Comment by thedanbob

16 hours ago

I wrote my own email archiving software. The hardest part was dealing with all the weird edge cases in my 20+ year collection of .eml files. For being so simple conceptually, email is surprisingly complicated.

Email is one of those cursed standards where the committee wasn't building a protocol from scratch, but rather trying to build a universal standard by gluing together all of the independently developed existing systems in some way that might allow them to interoperate. Verifying that a string a user has typed is a valid email address is close to impossible short of just throwing up your hands and allowing anything with a @ somewhere in it.

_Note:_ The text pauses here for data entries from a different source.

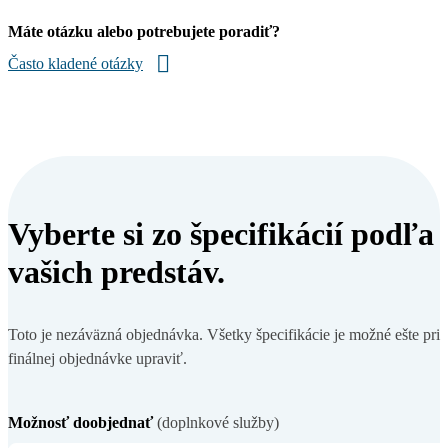
Máte otázku alebo potrebujete poradiť?
Často kladené otázky
Vyberte si zo špecifikácií podľa
vašich predstáv.
Toto je nezáväzná objednávka. Všetky špecifikácie je možné ešte pri
finálnej objednávke upraviť.
Možnosť doobjednať
(doplnkové služby)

  • Email is one of the very few success cases of the xkcd Standards meme: https://xkcd.com/927/ - and it's due to practicality and ingenuity on the part of people who made very creative parsers and placed real-world understanding behind every word of the early RFCs.

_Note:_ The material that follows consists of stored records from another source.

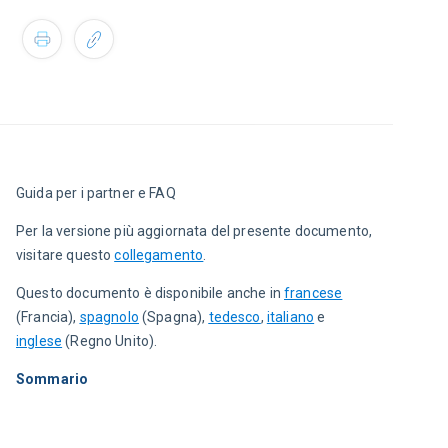
Guida per i partner e FAQ
Per la versione più aggiornata del presente documento, 
visitare questo 
collegamento
.
Questo documento è disponibile anche in 
francese
(Francia), 
spagnolo
 (Spagna), 
tedesco
, 
italiano
 e 
inglese
 (Regno Unito).
Sommario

    Without a unified email standard, the world would look incredibly different today, especially as it bootstrapped open communication between different countries and institutions in developing every protocol since.

I wrote a console-based mail client, which was 25% C++ and 75% Lua for defining the UI and the processing.

It never got too popular, but I had users for a few years and I can honestly say MIME was the bane of my life for most of those years.

  • Indeed. A big chunk of my email parser deals with missing or incorrect content headers. Most of the rest attempts to sensibly interpret the infinite combinations of parts found in multipart (and single-part!) emails.